Oil prices tumbled today after The Fed's Lael Brainard curb-stomped any US demand rebound hopes with talk of fast and furious QT (even as EU and US announced plans for more sanctions on Russia).
The “U.S. dollar strength likely contributed to late day sell-off,” in the oil market, said Ryan Fitzmaurice, a commodities strategist at Rabobank.
“The threat of European sanctions on Russian oil remains an upside risk for crude prices despite the firm opposition in the short term from certain member states,” said Craig Erlam, senior market analyst at Oanda.
For now, any signs of demand destruction in inventory/production data is key.

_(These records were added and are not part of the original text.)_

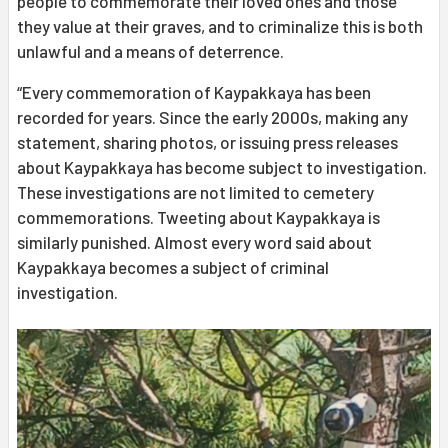
people to commemorate their loved ones and those
they value at their graves, and to criminalize this is both
unlawful and a means of deterrence.
“Every commemoration of Kaypakkaya has been
recorded for years. Since the early 2000s, making any
statement, sharing photos, or issuing press releases
about Kaypakkaya has become subject to investigation.
These investigations are not limited to cemetery
commemorations. Tweeting about Kaypakkaya is
similarly punished. Almost every word said about
Kaypakkaya becomes a subject of criminal
investigation.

Crude +1.08mm (-2.056mm exp)
After last week's product builds (and 2 straight weekly crude draws), API reported an unexpected build in crude stocks (and another build in distillates)...
WTI is hovering just above $100.50 (off the post-Biden-SPR-plan lows) ahead of the API data and barely budged on the unexpected crude build...
As Bloomberg notes, the possibility of new curbs is offsetting the impact in the global crude market of a vast release from the U.S. Strategic Petroleum Reserves (SPR,) beginning in May, in a bid to tame prices. Other countries have said they’ll also make drawdowns.
“Many who were long oil got out in the last week or so on the basis that the SPR was just too much for the market to handle without some real evidence of dropping Russian crude exports,” said Scott Shelton, an energy specialist at TP ICAP Group Plc.
That move has reshaped the oil futures curve, keeping a lid on nearby prices but lifting those further into the future.
But who cares about that... it's after the Midterms! (and the next government will have to deal with the cost of refilling it at higher prices?)